● YOUR ASSIGNMENT:
When you reach the line containing "Ver Fotos de los Talleres" in the entries below, begin reproducing lines exactly, and stop once the line containing "a un taller?" is done.

● PROVIDED INFORMATION:
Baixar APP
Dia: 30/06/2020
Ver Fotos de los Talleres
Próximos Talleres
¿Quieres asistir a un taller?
==
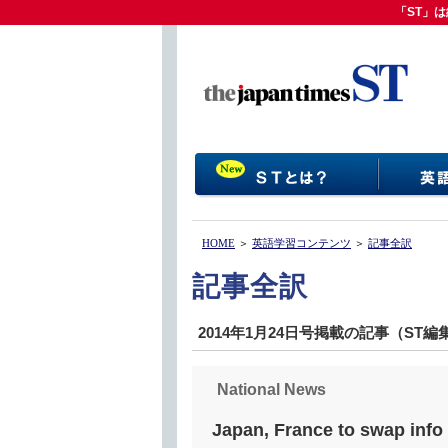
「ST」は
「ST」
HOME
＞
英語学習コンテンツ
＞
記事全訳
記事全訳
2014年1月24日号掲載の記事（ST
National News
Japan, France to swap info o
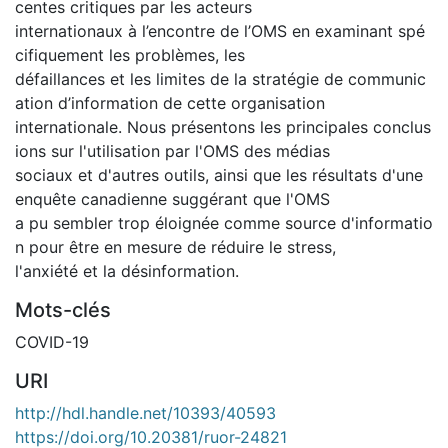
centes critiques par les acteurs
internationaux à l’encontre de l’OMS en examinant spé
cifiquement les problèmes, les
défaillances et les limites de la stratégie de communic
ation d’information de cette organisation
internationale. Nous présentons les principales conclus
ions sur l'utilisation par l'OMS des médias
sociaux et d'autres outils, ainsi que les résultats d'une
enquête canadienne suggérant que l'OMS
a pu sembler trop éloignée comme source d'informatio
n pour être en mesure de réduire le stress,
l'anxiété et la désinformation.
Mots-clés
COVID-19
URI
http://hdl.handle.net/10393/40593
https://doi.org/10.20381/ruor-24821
==
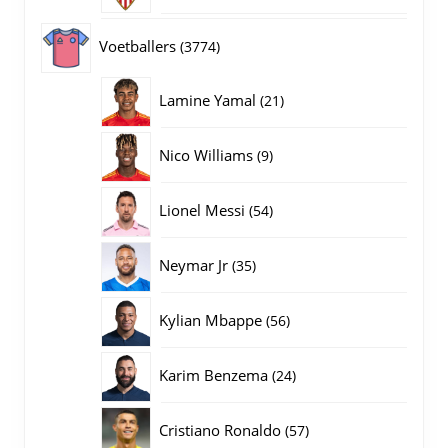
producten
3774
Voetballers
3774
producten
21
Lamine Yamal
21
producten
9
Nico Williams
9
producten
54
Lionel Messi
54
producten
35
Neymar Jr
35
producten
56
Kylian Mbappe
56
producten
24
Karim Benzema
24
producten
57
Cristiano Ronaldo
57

● TASK RESULT:
Ver Fotos de los Talleres
Próximos Talleres
¿Quieres asistir a un taller?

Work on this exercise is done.